• Task prompt
Nothing but the pictures should go missing; return all the entries below exactly.

• Provided data
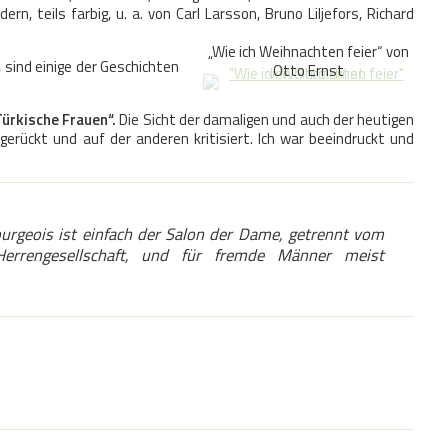
rn, teils farbig, u. a. von Carl Larsson, Bruno Liljefors, Richard
„Wie ich Weihnachten feier“ von
 sind einige der Geschichten
Otto Ernst
Türkische Frauen“.
Die Sicht der damaligen und auch der heutigen
erückt und auf der anderen kritisiert. Ich war beeindruckt und
urgeois ist einfach der Salon der Dame, getrennt vom
rrengesellschaft, und für fremde Männer meist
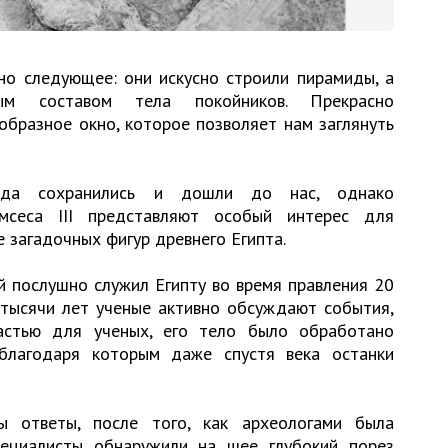
но следующее: они искусно строили пирамиды, а
ым составом тела покойников. Прекрасно
образное окно, которое позволяет нам заглянуть
ода сохранились и дошли до нас, однако
мсеса III представляют особый интерес для
е загадочных фигур древнего Египта.
й послушно служил Египту во время правления 20
 тысячи лет ученые активно обсуждают события,
астью для ученых, его тело было обработано
благодаря которым даже спустя века останки
 ответы, после того, как археологами была
пециалисты обнаружили на шее глубокий порез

• Response
rn, teils farbig, u. a. von Carl Larsson, Bruno Liljefors, Richard
„Wie ich Weihnachten feier“ von
 sind einige der Geschichten
Otto Ernst
Türkische Frauen“.
Die Sicht der damaligen und auch der heutigen
erückt und auf der anderen kritisiert. Ich war beeindruckt und
urgeois ist einfach der Salon der Dame, getrennt vom
rrengesellschaft, und für fremde Männer meist
но следующее: они искусно строили пирамиды, а
ым составом тела покойников. Прекрасно
образное окно, которое позволяет нам заглянуть
ода сохранились и дошли до нас, однако
мсеса III представляют особый интерес для
е загадочных фигур древнего Египта.
й послушно служил Египту во время правления 20
 тысячи лет ученые активно обсуждают события,
астью для ученых, его тело было обработано
благодаря которым даже спустя века останки
 ответы, после того, как археологами была
пециалисты обнаружили на шее глубокий порез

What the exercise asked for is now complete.